Food is a way to replenish energy. When strength is running out, children (and adults too) try to compensate for the shortage by unconsciously leaning on sweets – a source of “quick” calories. There is a sharp increase in blood sugar, but the condition soon worsens even more. If there is a violation of the biochemical processes in the brain, as happens with depression, the energy from food may not reach its destination in the right amount at all. A vicious circle arises: a breakdown – the wrong food – another breakdown.

Overloaded modern children get little rest. It is not surprising that during the period of active growth and hormonal adjustment, there is not enough strength for everything.

By the 7th grade, the loads that the child used to cope with easily become unbearable. The body goes into the energy saving mode, the teenager lies down on the sofa and does not want to do anything.

How do kids eat to fight stress?

If the parents can calm their anxiety at this time, if they stop fighting for grades or allow the child to quit some kind of an interest club, the child will grow up and get off the couch without compromising physical and emotional health. The relationship with food can return to its normal state.
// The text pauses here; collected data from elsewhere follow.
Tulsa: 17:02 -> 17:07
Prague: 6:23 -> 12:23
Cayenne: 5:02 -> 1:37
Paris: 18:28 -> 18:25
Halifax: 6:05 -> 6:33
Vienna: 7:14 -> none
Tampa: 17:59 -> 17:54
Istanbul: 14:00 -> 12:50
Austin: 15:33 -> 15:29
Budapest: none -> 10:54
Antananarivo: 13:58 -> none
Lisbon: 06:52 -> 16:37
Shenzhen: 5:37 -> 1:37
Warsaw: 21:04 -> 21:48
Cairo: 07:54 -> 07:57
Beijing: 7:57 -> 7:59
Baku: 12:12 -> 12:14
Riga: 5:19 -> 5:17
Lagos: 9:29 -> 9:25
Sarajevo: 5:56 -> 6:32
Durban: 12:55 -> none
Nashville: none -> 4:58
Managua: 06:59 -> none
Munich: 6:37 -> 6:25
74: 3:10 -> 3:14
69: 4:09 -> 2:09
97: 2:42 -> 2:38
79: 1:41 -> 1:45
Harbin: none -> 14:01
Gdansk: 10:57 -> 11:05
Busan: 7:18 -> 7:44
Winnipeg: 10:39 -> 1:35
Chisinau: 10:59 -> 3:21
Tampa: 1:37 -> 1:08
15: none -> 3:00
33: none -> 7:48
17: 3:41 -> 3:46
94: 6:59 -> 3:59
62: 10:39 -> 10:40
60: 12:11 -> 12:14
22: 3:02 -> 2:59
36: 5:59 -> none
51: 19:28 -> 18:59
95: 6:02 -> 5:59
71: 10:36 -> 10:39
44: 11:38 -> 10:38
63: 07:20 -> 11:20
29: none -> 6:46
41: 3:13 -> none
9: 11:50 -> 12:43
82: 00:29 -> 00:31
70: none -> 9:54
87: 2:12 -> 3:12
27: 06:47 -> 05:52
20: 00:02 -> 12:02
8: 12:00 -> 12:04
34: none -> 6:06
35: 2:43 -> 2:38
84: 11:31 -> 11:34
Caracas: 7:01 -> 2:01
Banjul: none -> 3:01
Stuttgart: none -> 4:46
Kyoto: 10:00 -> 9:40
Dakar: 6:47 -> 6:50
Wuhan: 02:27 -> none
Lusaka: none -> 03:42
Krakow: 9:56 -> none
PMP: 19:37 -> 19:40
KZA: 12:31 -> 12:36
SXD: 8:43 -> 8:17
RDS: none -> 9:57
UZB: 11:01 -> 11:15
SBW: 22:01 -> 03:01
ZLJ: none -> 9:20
If you continue the load, the teenager will overstrain and get sick.



What symptoms can tell the parents that food abuse is concealing a child’s psychological or physical problem:

  • There appears selectivity in food, even in relation to the favorite products (for example, teenagers often ignore meat).
  • The child refuses to sit down at the table with the family, tries to eat alone (this is typical of many teenagers, but the craving for solitude should not be excessive).
  • The weight has changed dramatically (in either direction).
  • The skin and lips become dry and pale, the hair and nails are brittle, and the smell from the mouth is unpleasant (this is the result of metabolic disorders and lack of nutrients).
  • There is pain in the abdomen, nausea, difficulty in swallowing (they often accompany anxiety disorder or depression).
  • A teenager began to complain of a headache for no apparent reason (tension headaches are often caused by fear or anxiety).
  • The child suddenly becomes whiny or aggressive (both can indicate depression).
  • Lethargy and loss of strength continue for more than two weeks.

These symptoms can also be observed in children for natural reasons. For example, tearfulness can be the result of a hormonal storm, and fatigue can be caused by a sudden growth spurt. In any case, it would be useful to visit a pediatrician and a psychologist.

The doctor will first send the child for tests. This will help monitor vital signs, such as hemoglobin (it often drops in adolescents, especially girls), and not miss serious problems – for example, with the thyroid gland.

The psychologist will detect and treat dangerous manifestations that cannot be left without correction. Thus, depression missed in high school or in the final class can lead to hospitalization when coupled with the exam load. Selectivity in food is a signal of anorexia, threatening with serious consequences for the whole organism.

What else can parents do?

Adjust nutrition

The diet of younger students and adolescents should be different. Children under 10-11 years of age need more easily digestible carbohydrates, while teenagers need animal protein, vegetables and “long” carbohydrates that will not lead to glucose surges.

Do not bring sweets into the house

If constant “snacks” with sweets and cookies have become a habit for the child, the only way out is not to buy sweets at all. Other family members will get used to proper nutrition, too. It is better to keep apples, bananas, carrots, and cucumbers on the table, should there be spontaneous visits to the kitchen.

Offer water

Some children drink very little water. For normal well-being, a child needs pure water.

Talk to the child

This universal tip will come in handy in any situation – during visits to the kitchen too. It is possible that the child is simply bored and will gladly replace the snack with hugs and a sincere talk. Moreover, the soul needs food no less than the body.